I can tell he’s about done with this intense conversation, too. So I wrap it up with my usual talk about being respectful to the other adults at school. And I tell him that New Guy said he was belligerent. The Boy laughs.

“Do you know what ‘belligerent’ means?” I ask.

“It sounds like a kind of ligger-elephant!”

“It does, doesn’t it?” And I teach him his second new vocab word of the day. “Belligerent actually means ‘war-like’.”

“Hmm,” he says, liking the sound of that.

“Seriously, honey, no being a war-like elephant with the teachers! I have to work with these people, you know.”

He knows. He tries. He’ll try again. And fail again. And try again.

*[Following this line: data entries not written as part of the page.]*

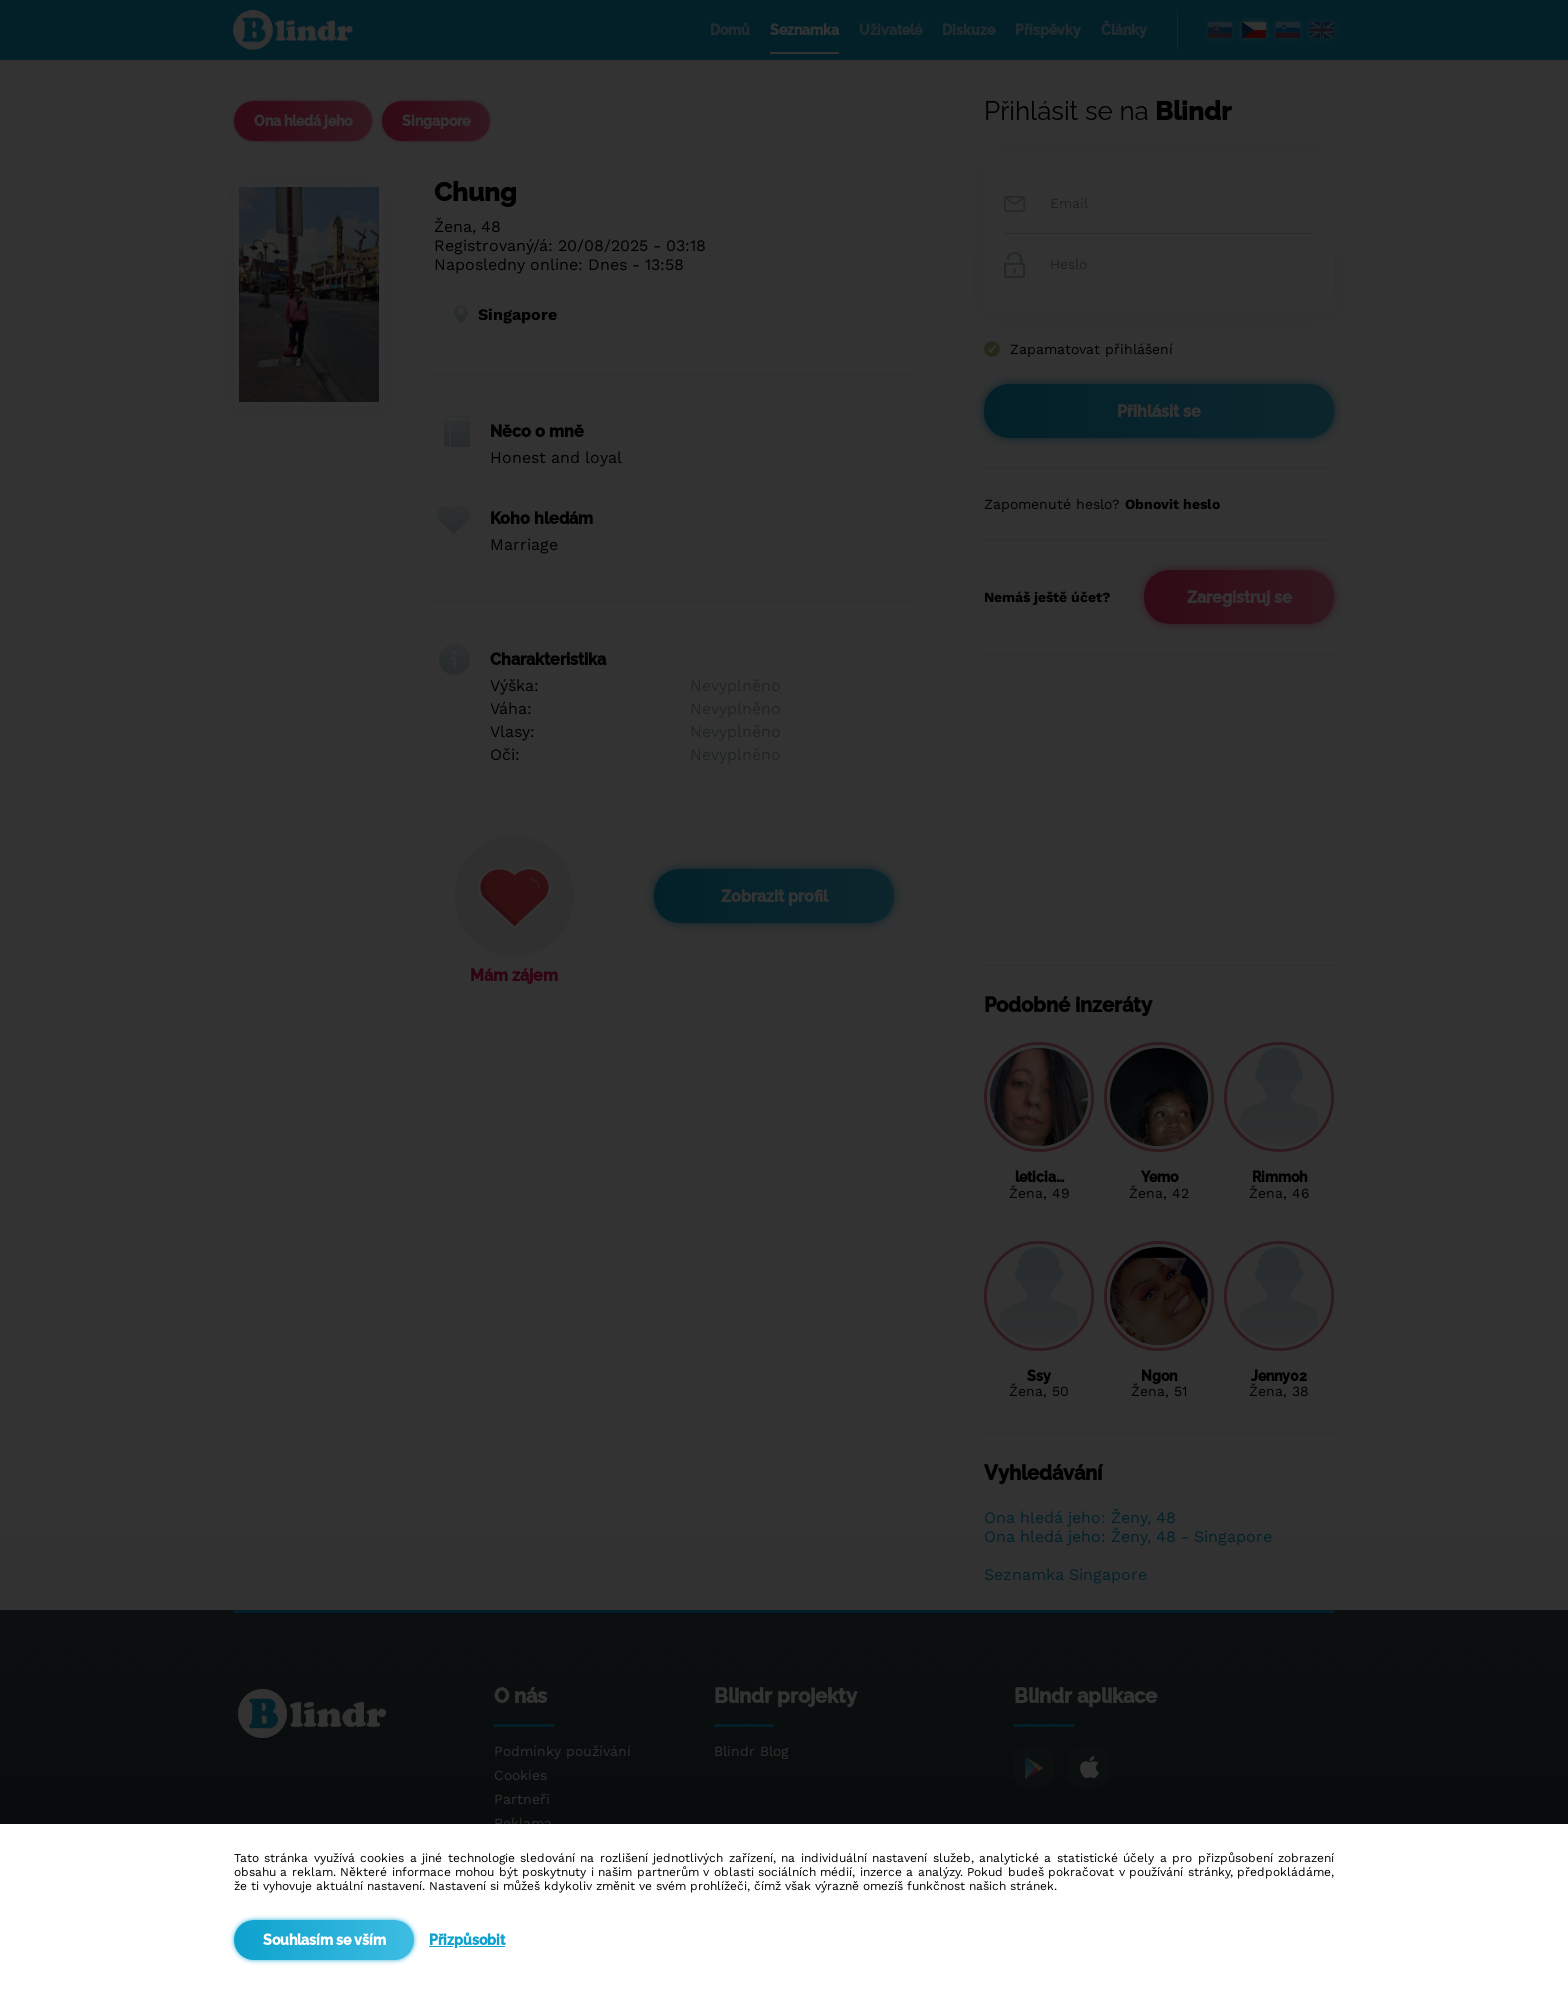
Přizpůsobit (467, 1940)
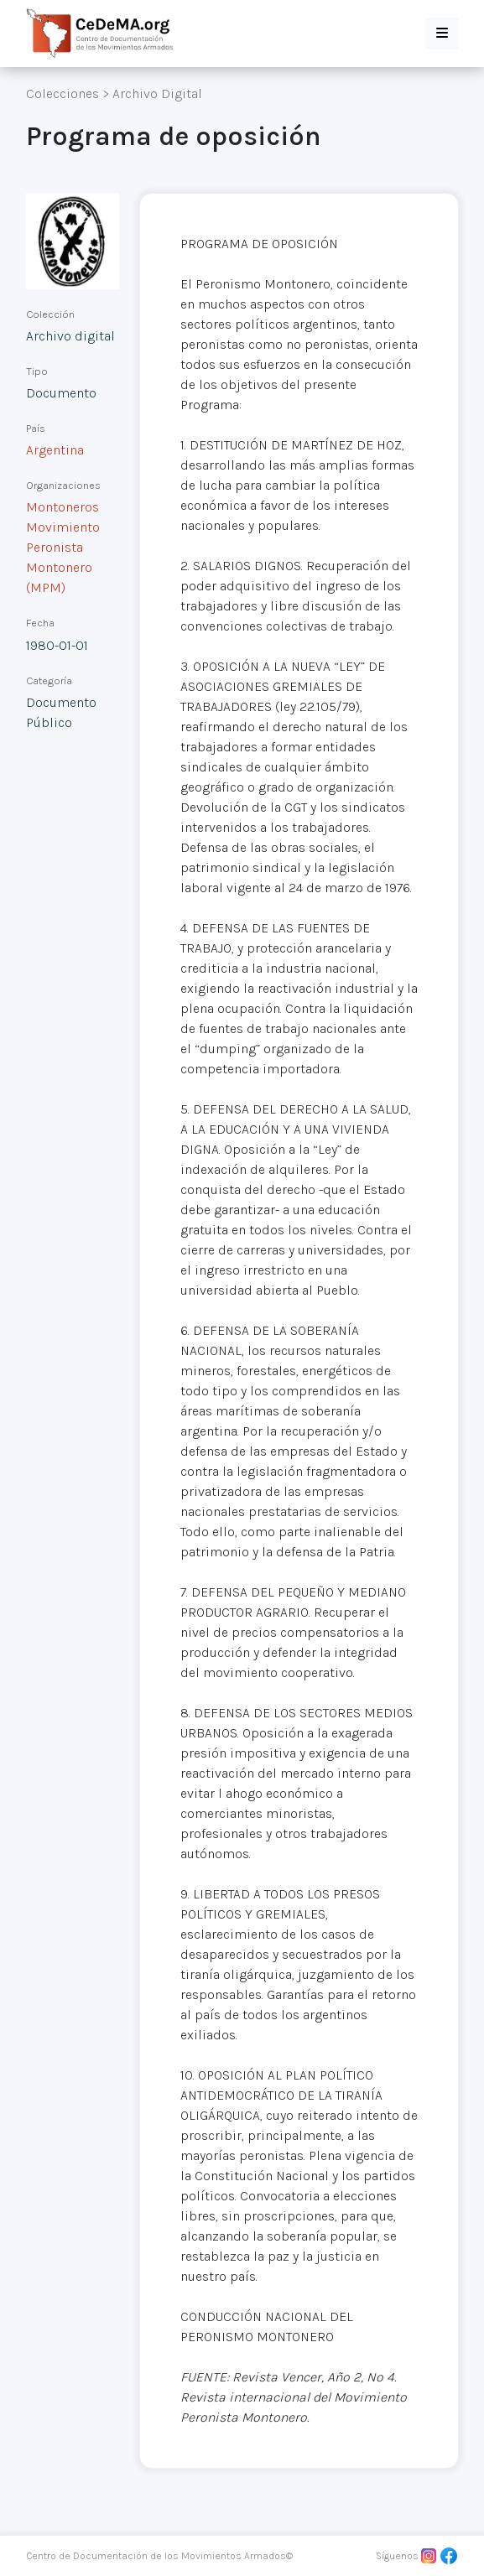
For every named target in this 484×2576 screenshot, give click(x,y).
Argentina (55, 450)
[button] (442, 33)
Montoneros (62, 507)
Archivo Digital (157, 93)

And so it goes.

I turn him loose and start getting the classroom ready for another day.

5 comments:

Unknown said...

Wow, FP, you handled that amazingly. Well done!

Anonymous said...

Very nice writing.

RETA@ http://evenhaazer.blogspot.com

Trisha said...

Please teach me how to have this patience and eloquence when handling stressful school situations! I don't think I will survive kindergarten. He'll probably be fine, but I might not make it.

Trisha said...

Please teach me how to handle these stressful school situations with your eloquence and patience! I don't think I'll survive kindergarten. He'll be fine, but I will be dead.

Floor Pie said...

Trisha! Is this WP Trisha who I know IRL? Because message me and we should totally have coffee! My e-mail address is the same. I have much to say on the topic, and I want to hear all about what's been going on with you.